After an injury to the brain, it is estimated that 20 to 40 percent of the time, there are interruptions to the neurological system that controls eye movement, regulates focusing, and accurately interprets visual information. Approximately 80 percent of the information about the environment is received through vision; therefore, visual deficits can cause significant difficulties performing daily activities. Unfortunately, this is a deficit that is often overlooked after a brain injury.
Common visual symptoms include:
- Double vision
- Difficulty with visual tracking and scanning
- Difficulty focusing or maintaining focus
- Misalignment of eyes
- Light sensitivity
- Contrast sensitivity
- Decreased eye–hand coordination
One of the many ways Pate Rehabilitation addresses visual deficits is through use of the Sanet Vision Integrator (SVI). The SVI corrects many visual deficits patients may experience after a brain injury, as well as other deficits such as memory, speech, use of hands, and standing balance.
SVI has programs that promote eye-hand coordination, visual scanning efficiency, and sustained visual attention. Modifications can be made to the programs to meet the patient’s needs and increase complexity as they improve. The presentation of the stimuli can be adjusted so the patient has to focus on a specific area (for example, the left side for a patient who cannot see things on their left side) or the whole screen to widen the visual field.

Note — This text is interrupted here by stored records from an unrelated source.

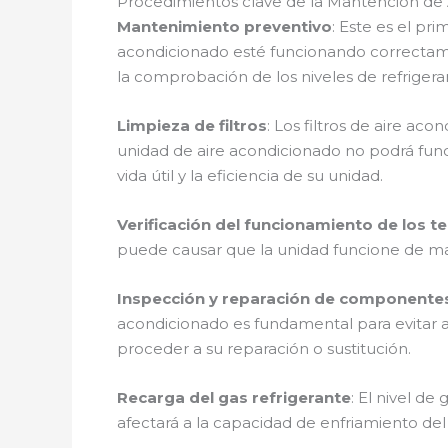
Procedimientos clave de la Mantención de
Mantenimiento preventivo
: Este es el pr
acondicionado esté funcionando correctamente.
la comprobación de los niveles de refrigera
Limpieza de filtros
: Los filtros de aire aco
unidad de aire acondicionado no podrá func
vida útil y la eficiencia de su unidad.
Verificación del funcionamiento de los 
puede causar que la unidad funcione de man
Inspección y reparación de componente
acondicionado es fundamental para evitar a
proceder a su reparación o sustitución.
Recarga del gas refrigerante
: El nivel de
afectará a la capacidad de enfriamiento del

The size or contrast sensitivity of the visual stimuli can be increased or decreased. In addition, SVI includes a program that requires the patient to recall words, letters or numbers, and touch them on the screen in a certain order, to address memory, as well as visual difficulties. The screen can be raised or lowered so a patient can use the SVI from a wheelchair or standing position to help improve dynamic standing balance.
Consistent use of the SVI can help patients develop better scanning patterns, visual motor reaction speed, and sustained visual attention. This results in improved performance in, and more confidence with, important daily activities such as self-care, vocational and leisure activities, and driving which improves the overall quality of life.